Gambas Pil Pil
A classic Spanish tapas dish, this prawn pil pil dish would make the perfect Spring recipe to add a real variety to your diet this month. With plenty of fragrant garlic and spicy paprika, red pepper and a helping of dry sherry, this prawn pil pil recipe is full of flavor and works really well as a main option when served up with new potatoes and kale. It’s simple, healthy and really tasty, so is the perfect treat to try for dinner this week.
- 4tbsp olive oil
- 2 garlic cloves, thinly sliced
- 2 shallots, peeled and thinly sliced
- ½tsp sweet smoked paprika
- Pinch of dried chilli flakes, optional
- 100g miniature new potatoes
- 1 red pepper, deseeded and chopped
- 60g kale
- 2tbsp dry sherry
- 200g raw tiger prawns
- Large handful of chopped parsley
- 1 lemon
- Aioli or garlic mayonnaise, to serve
- Heat the oven to 200°C or Gas Mark 6. Heat 3½tbsp oil in a shallow frying pan over a low heat.
- Gently cook the garlic, shallots, paprika and chilli flakes for 10-12 mins, until softened.
- Meanwhile, boil the new potatoes for 10-12 mins, until tender. Set aside and keep warm. Toss the red pepper in the remaining oil.
- Put into a roasting tin and roast for 10 mins, until slightly charred.

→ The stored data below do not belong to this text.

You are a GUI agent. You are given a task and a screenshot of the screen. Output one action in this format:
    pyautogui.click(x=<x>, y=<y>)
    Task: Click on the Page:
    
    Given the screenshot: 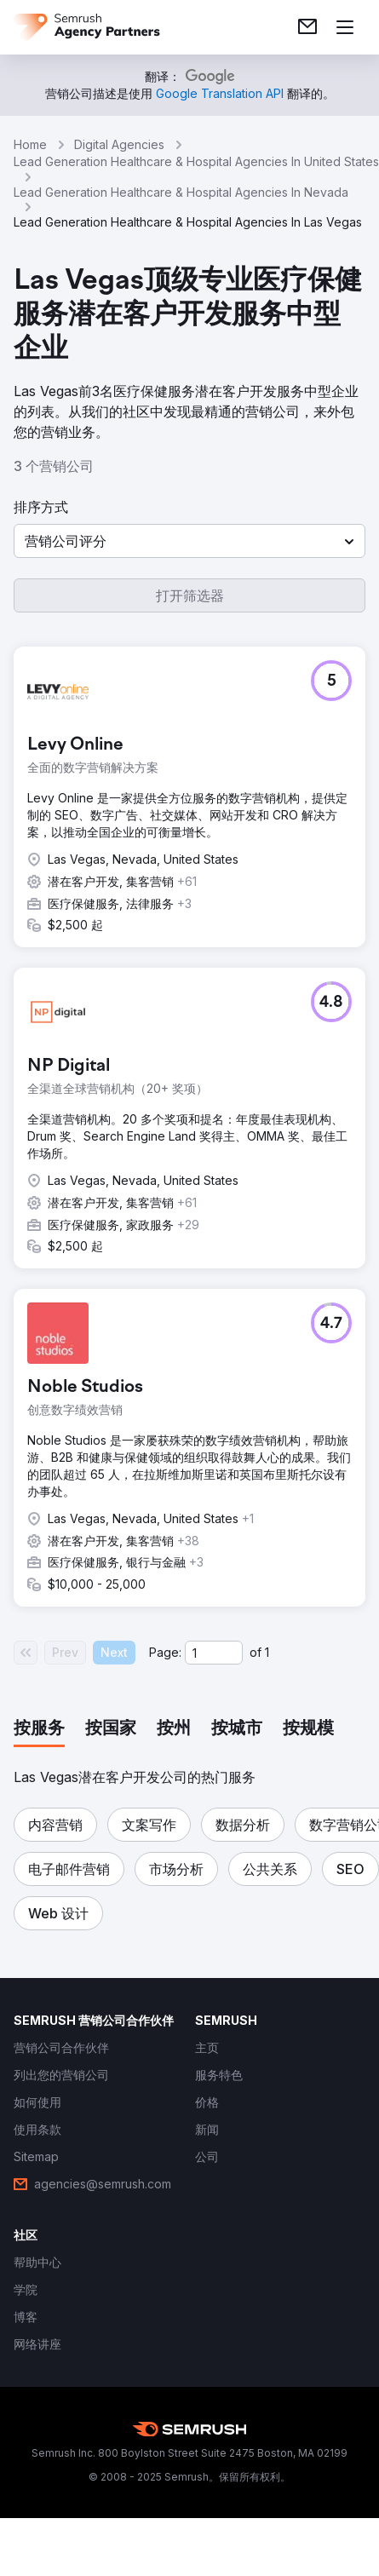 What is the action you would take?
    pyautogui.click(x=165, y=1652)
    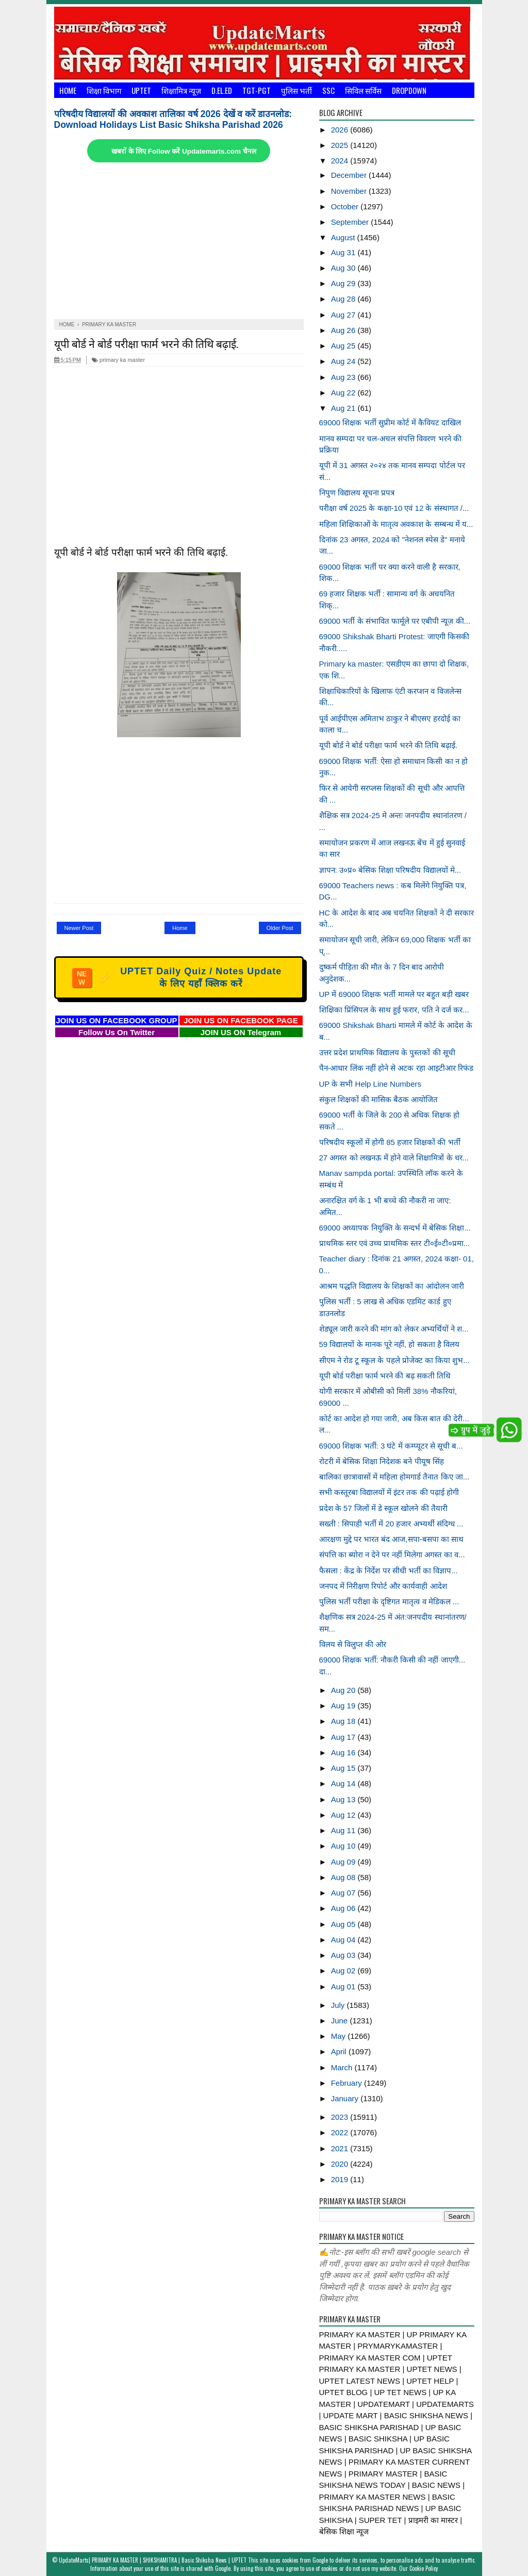 The height and width of the screenshot is (2576, 528). Describe the element at coordinates (344, 345) in the screenshot. I see `Aug 25` at that location.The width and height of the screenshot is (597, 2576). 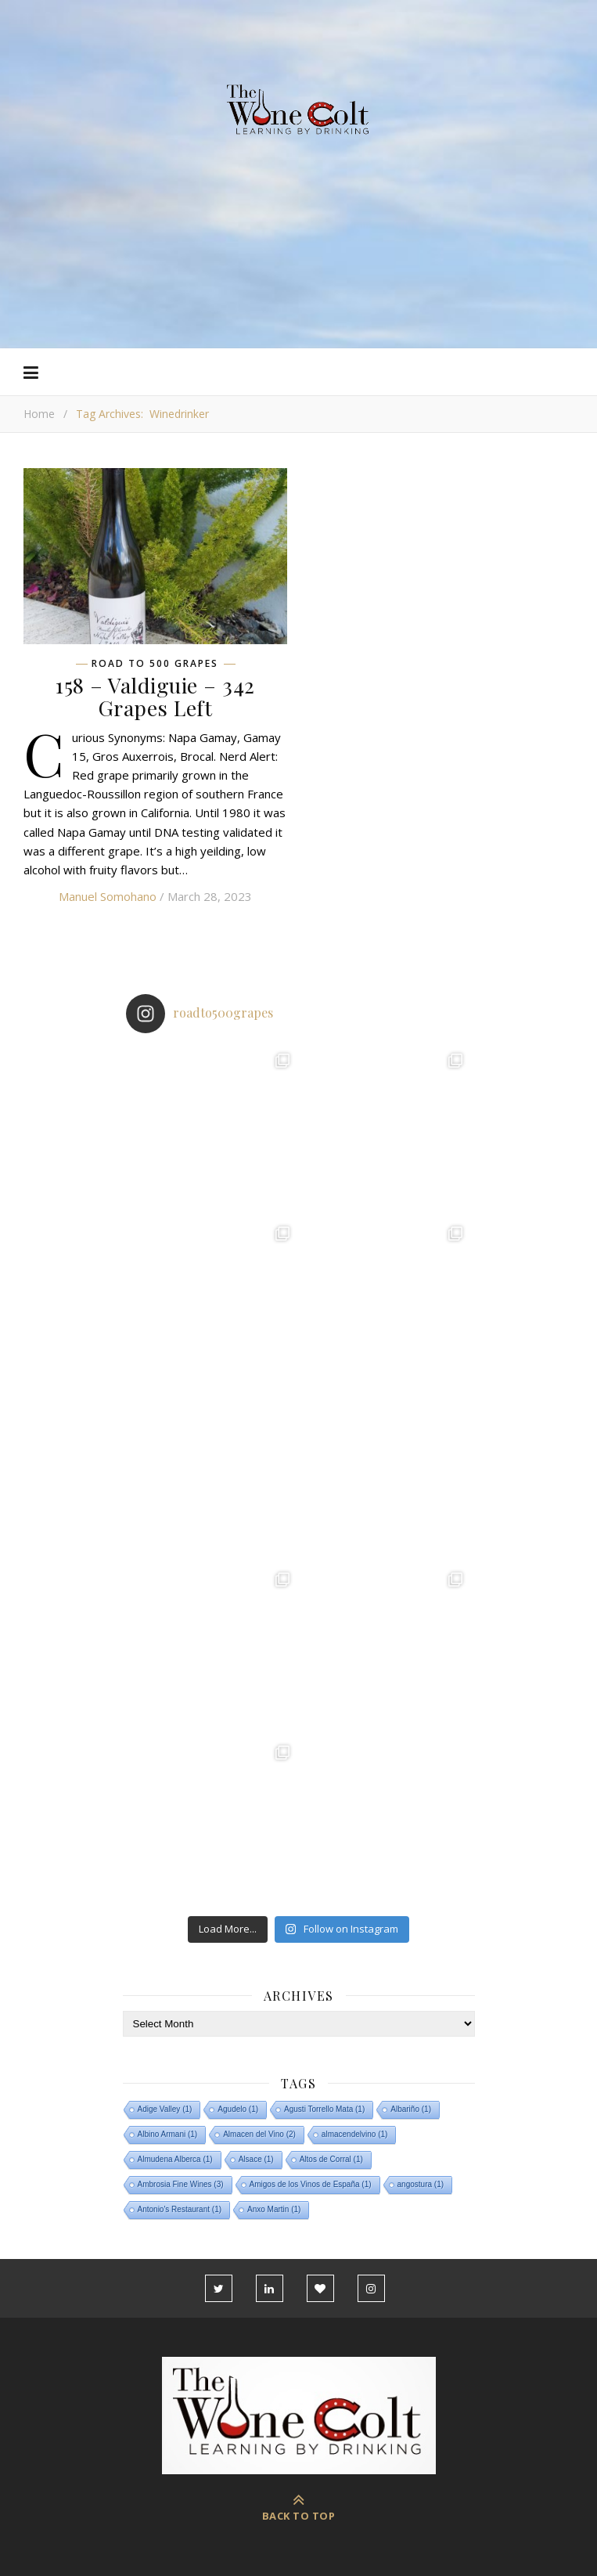 I want to click on almacendelvino [almacendelvino (1 item)], so click(x=355, y=2134).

Add the kale and toss well. Return the roasting tin to the oven for a further 2 mins.
- Combine together with the potatoes. Add the sherry and prawns to the garlic mix and cook for 2 mins on each side, until just pink and cooked through.
- Scatter the pil pil with parsley and zest of ½ a lemon and cut wedges from the other half to accompany it.
- Serve with the vegetables and aioli or mayo.
Nutritional information per portion
- Calories 341(kcal)
- Fat 23.0g
- Saturates 3.0g
This nutritional information is only a guide and is based on 2,000 calories per day. For more information on eating a healthy diet, please visit the Food Standards Agency website.
Guideline Daily Amount for 2,000 calories per day are: 70g fat, 20g saturated fat, 90g sugar, 6g salt.